Aim of the task >> Your answer should be one number, the count of lines in the data that hold "planificare".

╭──

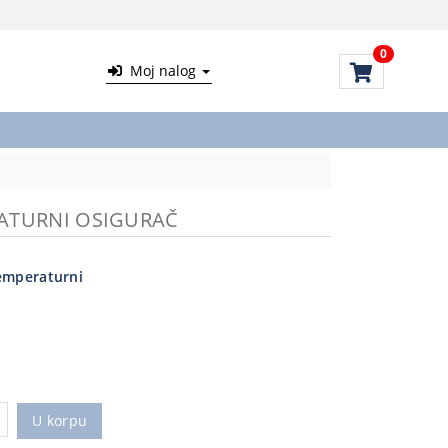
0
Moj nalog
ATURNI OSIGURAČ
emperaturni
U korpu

╰──
╭──

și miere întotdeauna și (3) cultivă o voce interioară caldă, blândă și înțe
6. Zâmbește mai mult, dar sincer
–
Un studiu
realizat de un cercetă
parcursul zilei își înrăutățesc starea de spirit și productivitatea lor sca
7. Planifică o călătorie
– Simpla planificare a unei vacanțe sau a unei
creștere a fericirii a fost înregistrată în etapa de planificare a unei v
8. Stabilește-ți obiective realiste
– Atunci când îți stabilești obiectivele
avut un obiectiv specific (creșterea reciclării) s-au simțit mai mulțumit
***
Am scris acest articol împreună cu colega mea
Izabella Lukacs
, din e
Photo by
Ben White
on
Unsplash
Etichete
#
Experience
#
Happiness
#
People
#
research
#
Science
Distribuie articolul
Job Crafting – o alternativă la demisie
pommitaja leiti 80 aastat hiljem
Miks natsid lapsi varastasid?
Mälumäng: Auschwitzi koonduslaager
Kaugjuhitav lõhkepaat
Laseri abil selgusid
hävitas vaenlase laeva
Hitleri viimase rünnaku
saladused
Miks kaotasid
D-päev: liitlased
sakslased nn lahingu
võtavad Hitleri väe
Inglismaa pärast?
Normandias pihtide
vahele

╰──
╭──

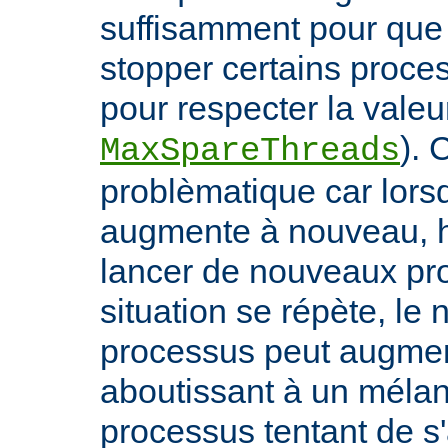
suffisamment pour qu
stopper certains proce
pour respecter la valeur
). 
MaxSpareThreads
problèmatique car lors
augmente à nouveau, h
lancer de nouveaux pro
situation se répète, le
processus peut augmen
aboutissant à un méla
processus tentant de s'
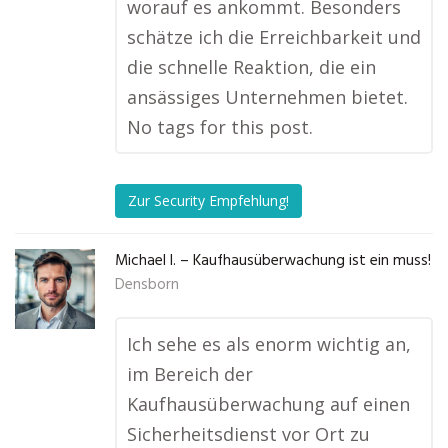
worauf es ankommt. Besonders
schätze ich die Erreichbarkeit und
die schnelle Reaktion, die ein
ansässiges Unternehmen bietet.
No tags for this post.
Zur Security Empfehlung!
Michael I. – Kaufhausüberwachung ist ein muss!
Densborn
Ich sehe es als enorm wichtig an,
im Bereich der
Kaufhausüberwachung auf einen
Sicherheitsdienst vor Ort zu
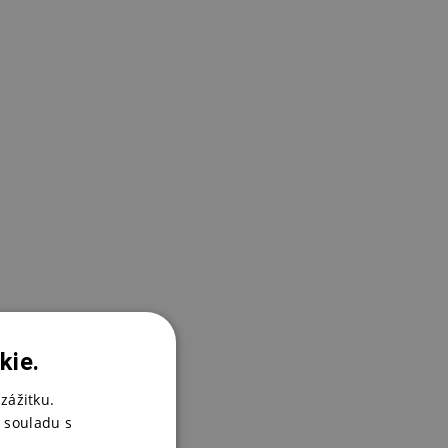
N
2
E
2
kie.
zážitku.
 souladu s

╰──

Task solution >> 2